Collingwood premiership captain Tony Shaw was another who wondered whether Wallace simply "doesn’t have the cattle".
"I didn’t like some of the early signs," he said. "Their kicking skills, turning the ball over under pressure . . . maybe he just doesn’t have the cattle. If they don’t have the ball in the hands of their quality players, players like Nathan Brown, Deledio and maybe Joel Bowden, a lot of the other blokes don’t kick the ball well enough.
"If you don’t hit targets by hand or foot, you are putting enormous pressure on yourself and you are going to be scored against," he said.
Shaw, like most observers, was keen to see what changes Richmond had made in the off-season but felt what was presented was more of the same. "I didn’t see a lot of style changes," he said.
"They were very indirect going into their forward line, a lot of wide passes instead of hitting the top of the square.
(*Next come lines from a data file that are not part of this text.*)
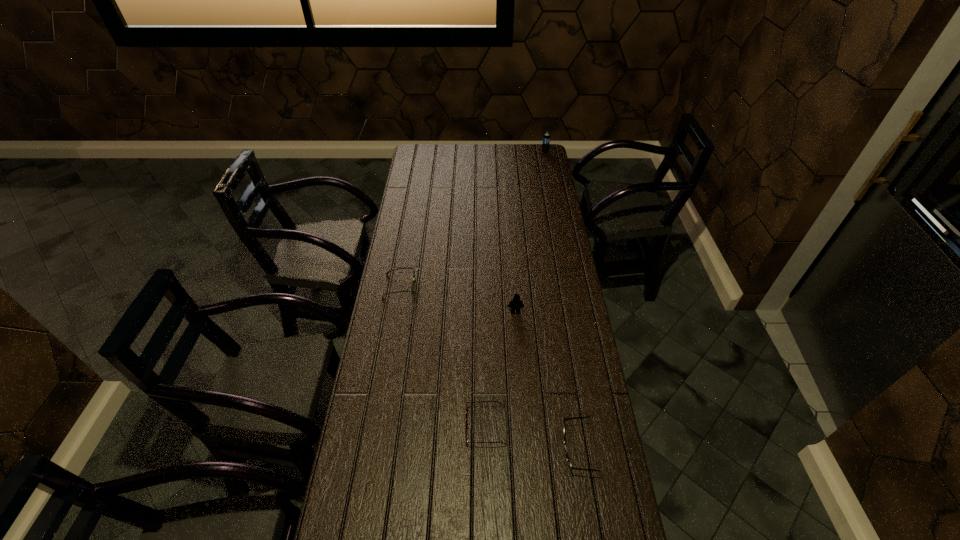 Point out which spectacles is positioned as the second nearest to the shortest spectacles. Please provide its 2D coordinates. Your answer should be formatted as a tuple, i.e. [(x, y)], where the tuple contains the x and y coordinates of a point satisfying the conditions above.

[(412, 285)]

The width and height of the screenshot is (960, 540). I want to click on spectacles that is the closest to the second spectacles from right to left, so 567,456.

Identify the location of vacant point that satisfies the following two spatial constraints: 1. on the face of the second tallest object; 2. on the lenses of the shortest object. (523, 427).

Locate an element on the screen. free region that satisfies the following two spatial constraints: 1. on the front side of the soda bottle; 2. on the front-facing side of the third tallest object is located at coordinates (603, 449).

Identify the location of vacant space that satisfies the following two spatial constraints: 1. on the front side of the tallest object; 2. on the front-facing side of the third shortest object. The image size is (960, 540). (603, 449).

Locate an element on the screen. The image size is (960, 540). vacant space that satisfies the following two spatial constraints: 1. on the face of the third object from right to left; 2. on the lenses of the shortest object is located at coordinates (523, 427).

The width and height of the screenshot is (960, 540). In order to click on free location that satisfies the following two spatial constraints: 1. on the face of the Lego; 2. on the lenses of the shortest object in this screenshot , I will do 523,427. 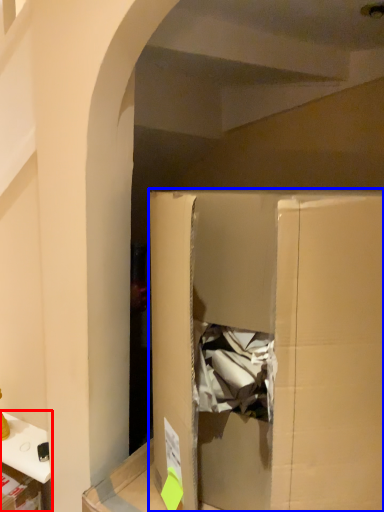 Question: Which object appears farthest to the camera in this image, furniture (highlighted by a red box) or cardboard box (highlighted by a blue box)?

Choices:
 (A) furniture
 (B) cardboard box

Answer: (A) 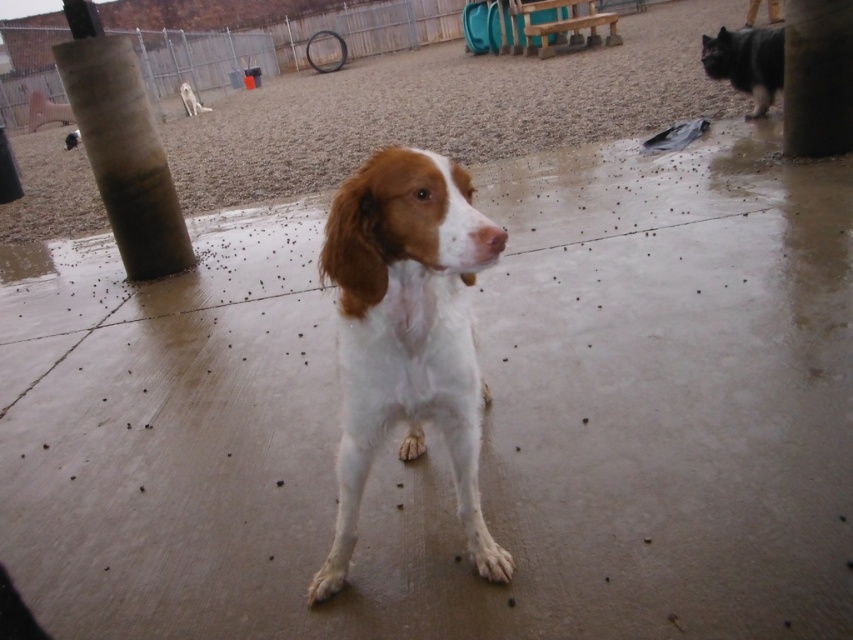 Question: Does white matte dog at center have a greater width compared to concrete textured pillar at center?

Choices:
 (A) no
 (B) yes

Answer: (B)

Question: Which object is closer to the camera taking this photo?

Choices:
 (A) concrete textured pillar at left
 (B) white matte dog at center

Answer: (B)

Question: Which point is closer to the camera taking this photo?

Choices:
 (A) (84, 72)
 (B) (773, 45)

Answer: (A)

Question: Which point is farther to the camera?

Choices:
 (A) concrete textured pillar at center
 (B) concrete textured pillar at left
 (C) dark brown fur dog at upper right
 (D) white matte dog at center

Answer: (C)

Question: Observing the image, what is the correct spatial positioning of concrete textured pillar at center in reference to dark brown fur dog at upper right?

Choices:
 (A) below
 (B) above

Answer: (A)

Question: Is concrete textured pillar at left thinner than white fur dog at upper left?

Choices:
 (A) yes
 (B) no

Answer: (A) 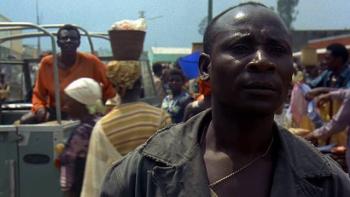 Locate an element on the screen. The image size is (350, 197). blue bucket is located at coordinates tap(188, 62). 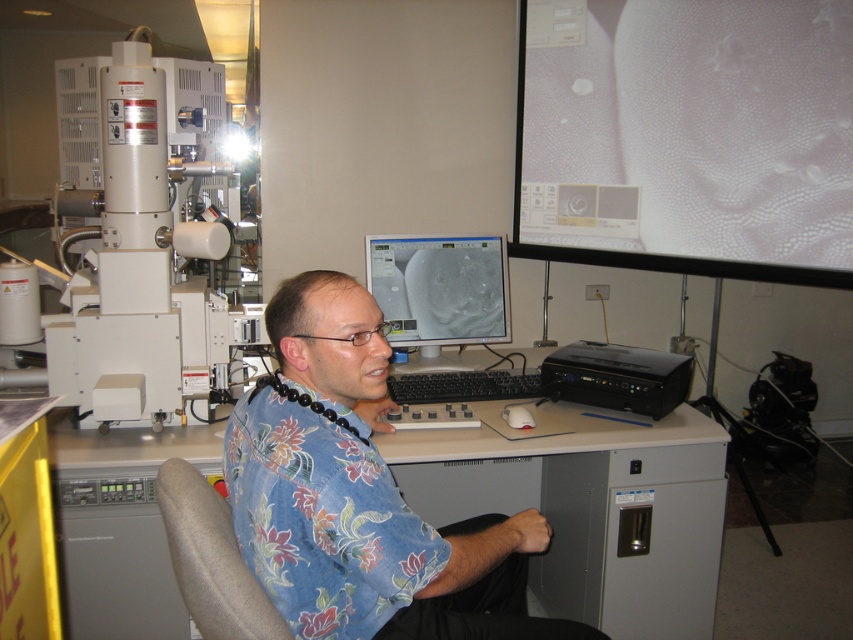 Is white matte projection screen at upper right closer to the viewer compared to blue floral shirt at center?

That is False.

Describe the element at coordinates (688, 136) in the screenshot. The image size is (853, 640). I see `white matte projection screen at upper right` at that location.

This screenshot has width=853, height=640. I want to click on white matte projection screen at upper right, so click(x=688, y=136).

Find the location of `white matte projection screen at upper right`. white matte projection screen at upper right is located at coordinates (688, 136).

The width and height of the screenshot is (853, 640). Describe the element at coordinates (360, 493) in the screenshot. I see `blue floral shirt at center` at that location.

Which is more to the right, blue floral shirt at center or matte gray monitor at center?

From the viewer's perspective, matte gray monitor at center appears more on the right side.

Image resolution: width=853 pixels, height=640 pixels. What do you see at coordinates (360, 493) in the screenshot?
I see `blue floral shirt at center` at bounding box center [360, 493].

You are a GUI agent. You are given a task and a screenshot of the screen. Output one action in this format:
    pyautogui.click(x=<x>, y=<y>)
    Task: Click on the blue floral shirt at center
    This screenshot has width=853, height=640.
    Given the screenshot: What is the action you would take?
    pyautogui.click(x=360, y=493)

Is blue floral shirt at center below gray fabric chair at center?

Indeed, blue floral shirt at center is positioned under gray fabric chair at center.

Who is taller, blue floral shirt at center or gray fabric chair at center?

With more height is blue floral shirt at center.

Is point (291, 284) closer to camera compared to point (187, 576)?

No.

Where is `blue floral shirt at center`? blue floral shirt at center is located at coordinates (360, 493). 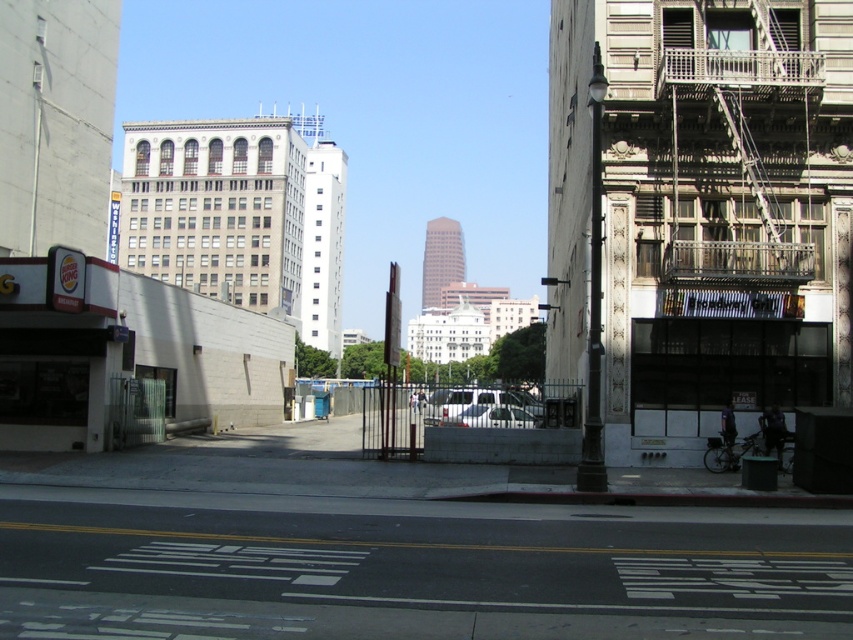 Between silver metallic van at center and silver metallic car at center, which one is positioned higher?

silver metallic van at center

Based on the photo, who is lower down, silver metallic van at center or silver metallic car at center?

silver metallic car at center is lower down.

The height and width of the screenshot is (640, 853). I want to click on silver metallic van at center, so tap(480, 408).

Identify the location of silver metallic van at center. (480, 408).

Does point (691, 458) come closer to viewer compared to point (477, 390)?

Yes.

Does metallic silver fire escape at right have a smaller size compared to silver metallic van at center?

No.

Is point (660, 230) closer to viewer compared to point (444, 397)?

No, it is behind (444, 397).

Locate an element on the screen. The width and height of the screenshot is (853, 640). metallic silver fire escape at right is located at coordinates (703, 212).

Which is more to the right, metallic silver fire escape at right or silver metallic car at center?

metallic silver fire escape at right is more to the right.

Is point (730, 113) less distant than point (531, 428)?

That is True.

Does point (763, 228) lie in front of point (485, 426)?

That is False.

The width and height of the screenshot is (853, 640). Find the location of `metallic silver fire escape at right`. metallic silver fire escape at right is located at coordinates (703, 212). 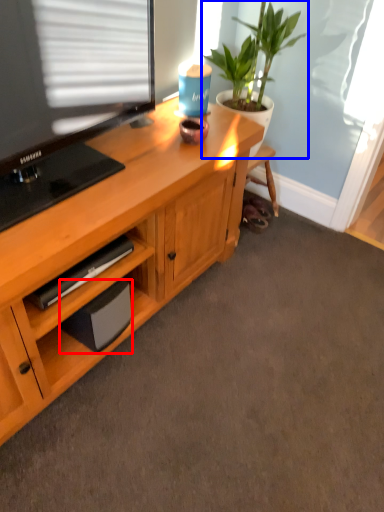 Question: Among these objects, which one is nearest to the camera, speaker (highlighted by a red box) or houseplant (highlighted by a blue box)?

Choices:
 (A) speaker
 (B) houseplant

Answer: (A) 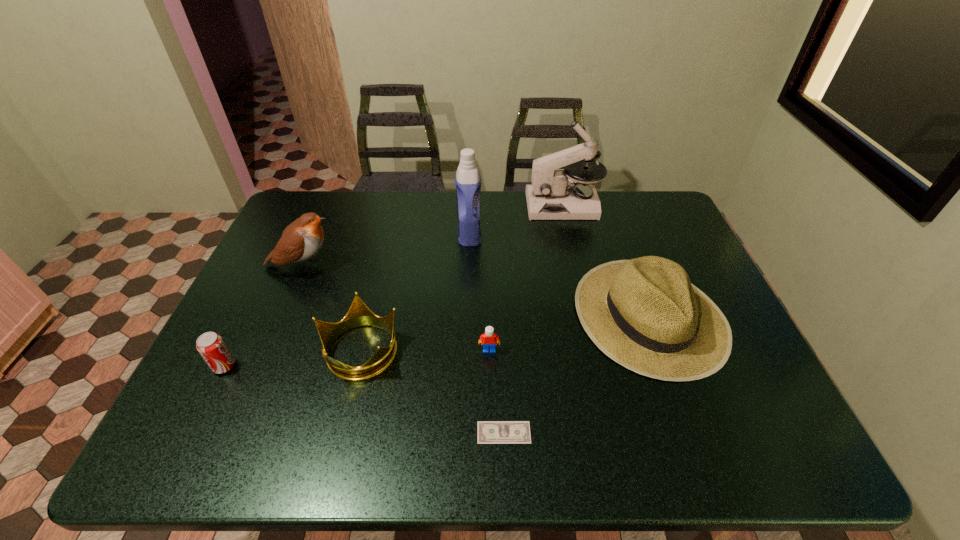 Find the location of a particular element. Image resolution: width=960 pixels, height=540 pixels. detergent that is at the far edge is located at coordinates (468, 183).

I want to click on object at the near edge, so click(x=488, y=432).

Locate an element on the screen. bird located at the left edge is located at coordinates (302, 239).

At what (x,y) coordinates should I click in order to perform the action: click on soda can that is at the left edge. Please return your answer as a coordinate pair (x, y). This screenshot has width=960, height=540. Looking at the image, I should click on (211, 346).

Locate an element on the screen. The image size is (960, 540). object that is positioned at the right edge is located at coordinates (645, 314).

In the image, there is a desktop. Where is `vacant space at the far edge`? vacant space at the far edge is located at coordinates pyautogui.click(x=406, y=191).

This screenshot has height=540, width=960. What are the coordinates of `free space at the near edge of the desktop` in the screenshot? It's located at (632, 455).

This screenshot has height=540, width=960. Identify the location of free space at the far left corner of the desktop. (298, 213).

At what (x,y) coordinates should I click in order to perform the action: click on empty space that is in between the detergent and the crown. Please return your answer as a coordinate pair (x, y). The height and width of the screenshot is (540, 960). Looking at the image, I should click on (415, 291).

Where is `unoccupied position between the nearest object and the Lego`? unoccupied position between the nearest object and the Lego is located at coordinates tap(496, 392). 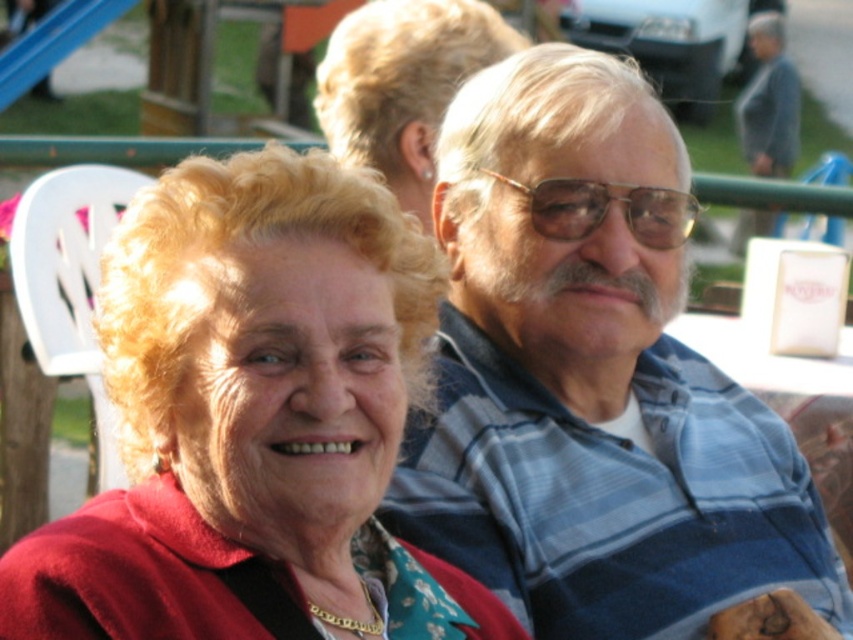 You are taking a photo of the blue striped shirt at upper right and the blonde hair at upper center. To ensure both are in focus, you need to know which one is closer to the camera. Can you determine which object is closer?

The blue striped shirt at upper right is taller than blonde hair at upper center, so the blue striped shirt at upper right is closer to the camera.

You are standing at point (x=526, y=598) and want to take a photo of the elderly woman and man. The camera you have can focus on subjects within 5 meters. Will you be able to capture both of them clearly in the same photo?

The elderly woman and man are 7.88 meters apart, which is beyond the camera focus range of 5 meters. Therefore, you cannot capture both of them clearly in the same photo.

You are a photographer trying to capture a candid shot of the two people in the image. You want to ensure that the matte red sweater at center and the blonde hair at upper center are both clearly visible in the frame. Given their relative sizes, which object might require you to adjust your focus or framing more carefully?

The blonde hair at upper center is smaller in height compared to the matte red sweater at center, so you might need to adjust focus or framing to ensure it remains visible alongside the larger object. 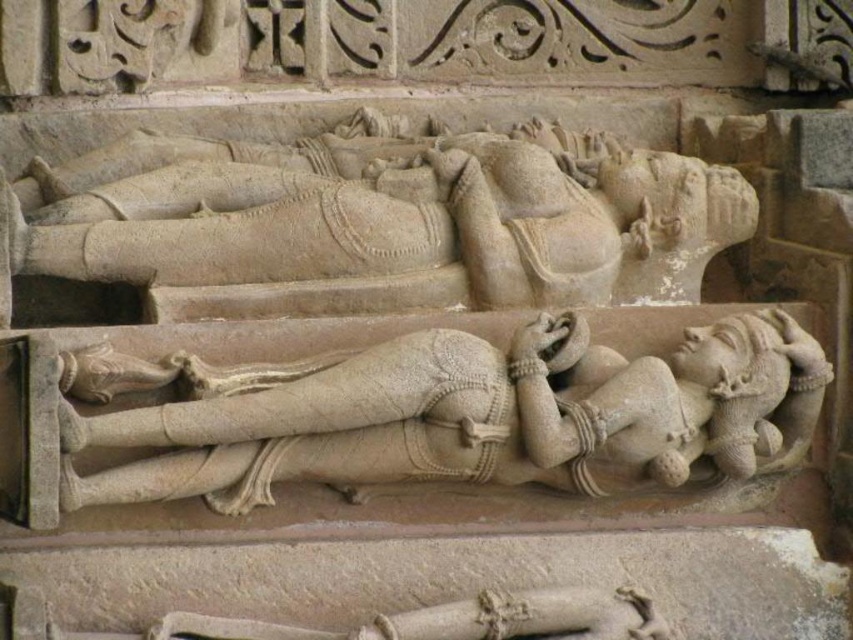 Is point (287, 250) positioned in front of point (277, 378)?

No, it is not.

Is stone statue at center in front of smooth beige statue at center?

No, it is behind smooth beige statue at center.

Measure the distance between point [560,260] and camera.

A distance of 16.28 meters exists between point [560,260] and camera.

You are a GUI agent. You are given a task and a screenshot of the screen. Output one action in this format:
    pyautogui.click(x=<x>, y=<y>)
    Task: Click on the stone statue at center
    
    Given the screenshot: What is the action you would take?
    pyautogui.click(x=379, y=220) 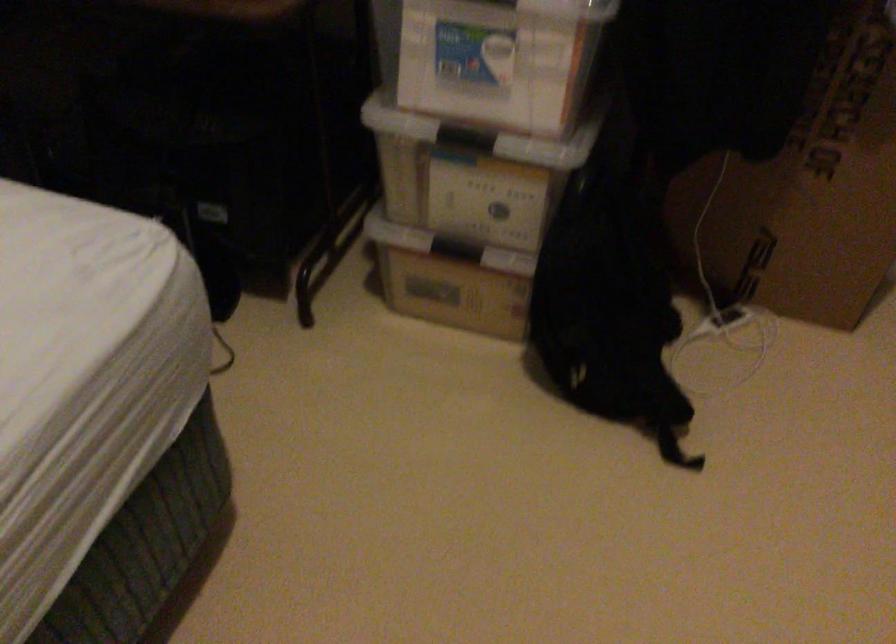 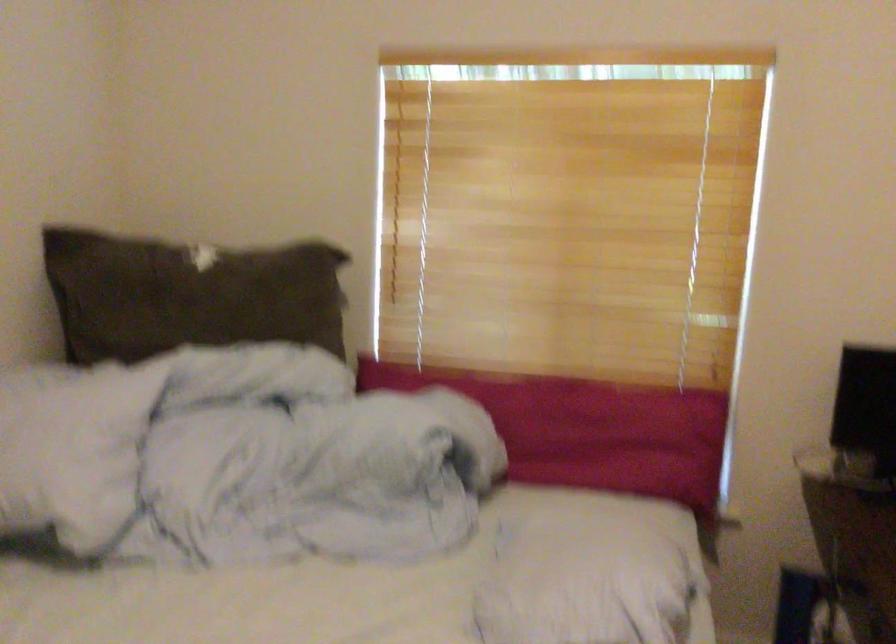 Question: The camera is either moving clockwise (left) or counter-clockwise (right) around the object. The first image is from the beginning of the video and the second image is from the end. Is the camera moving left or right when shooting the video?

Choices:
 (A) Left
 (B) Right

Answer: (B) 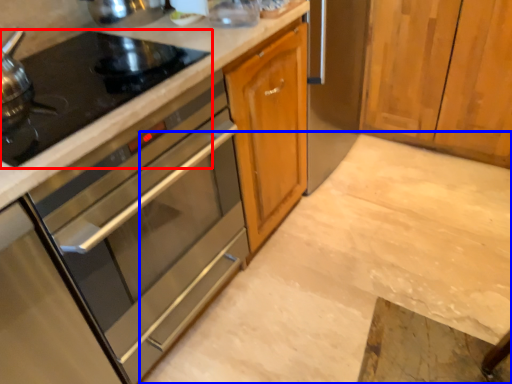 Question: Which object is further to the camera taking this photo, gas stove (highlighted by a red box) or concrete (highlighted by a blue box)?

Choices:
 (A) gas stove
 (B) concrete

Answer: (B) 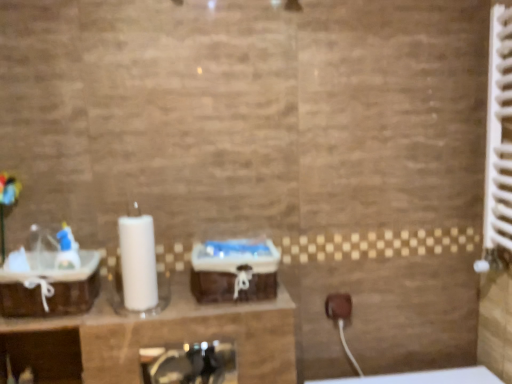 Question: From a real-world perspective, is white plastic radiator at right below brown woven basket at left?

Choices:
 (A) no
 (B) yes

Answer: (A)

Question: Does white plastic radiator at right turn towards brown woven basket at left?

Choices:
 (A) yes
 (B) no

Answer: (A)

Question: Would you say white plastic radiator at right is outside brown woven basket at left?

Choices:
 (A) yes
 (B) no

Answer: (A)

Question: Is white plastic radiator at right positioned in front of brown woven basket at left?

Choices:
 (A) no
 (B) yes

Answer: (B)

Question: Can you confirm if white plastic radiator at right is thinner than brown woven basket at left?

Choices:
 (A) yes
 (B) no

Answer: (A)

Question: From the image's perspective, is white plastic radiator at right under brown woven basket at left?

Choices:
 (A) no
 (B) yes

Answer: (A)

Question: Would you consider brown woven basket at left to be distant from white plastic radiator at right?

Choices:
 (A) no
 (B) yes

Answer: (B)

Question: Is brown woven basket at left further to camera compared to white plastic radiator at right?

Choices:
 (A) yes
 (B) no

Answer: (A)

Question: Does brown woven basket at left turn towards white plastic radiator at right?

Choices:
 (A) yes
 (B) no

Answer: (B)

Question: Is brown woven basket at left oriented away from white plastic radiator at right?

Choices:
 (A) no
 (B) yes

Answer: (A)

Question: Does brown woven basket at left lie in front of white plastic radiator at right?

Choices:
 (A) yes
 (B) no

Answer: (B)

Question: From the image's perspective, does brown woven basket at left appear higher than white plastic radiator at right?

Choices:
 (A) yes
 (B) no

Answer: (B)

Question: Considering the positions of point (497, 26) and point (22, 276), is point (497, 26) closer or farther from the camera than point (22, 276)?

Choices:
 (A) farther
 (B) closer

Answer: (A)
I think they have got to start even thinking about playing a big body in the top of the square, whether its a Simmonds or somebody else, who can stand there and just straighten them up a bit, because they are indirect.
"You will really worry if it happens in the first round (of the premiership season)."
RICHMOND football director Greg Miller doesn’t hide from the fact that last week’s loss was disappointing, but thinks perspective is needed in examining a match that occurred before the weather has even turned cool.
"As far as we are concerned, sure we are disappointed in the result — it is not something that we would have liked at this time of the year — but putting things into perspective, obviously we are very pleased with our training, we are very pleased with how the club is going and we expect that to carry over to the main season," Miller said.
"The main objective of every team over summer these days is to get a solid base into as many players as you can. So there is no complaints, we have got a solid base for the majority of our players. Trent Crotchin, he is about the only one (who hasn’t), there have been a few who have had slight interruptions but we have had a good summer.
"I couldn’t tell you the same thing this time last year, when we had the Browns and the Coughlans and the Simmonds, these guys out. We are pleased with our summer."
Cotchin, the club’s highly rated No. 2 draft pick, was this month added to the long-term injury list with stress fractures of the feet. Despite rumours the classy midfielder could miss a sizeable chunk of his first season, Miller said he would be available from round three.
Recruiting has been a major cause of Richmond angst in recent years. The poaching of the highly respected Craig Cameron from Melbourne over the summer provides some light at the end of the tunnel for supporters still angry with the selection of Richard Tambling ahead of Lance Franklin in the 2004 draft.
After claiming last year’s wooden spoon, the Tigers have hardly been spotted all summer. Usually one of the most high-profile coaches in the competition, Wallace has honoured a request from his players in spending much of the summer in the background, as other issues such as the expansion of the competition, the fate of the Kangaroos, Ben Cousins and drugs in sport have dominated the headlines.
Miller is adamant there will be no big headlines out of Punt Road before the real season starts. "We will let our onfield (performances) do the talking, it’s as simple as that. There won’t be any comments about anything and the Richmond faithful will have to wait for round one," said Miller.
"We didn’t do it in round one of the NAB Cup but we look forward to doing it in round one of the premiership season. When it counts."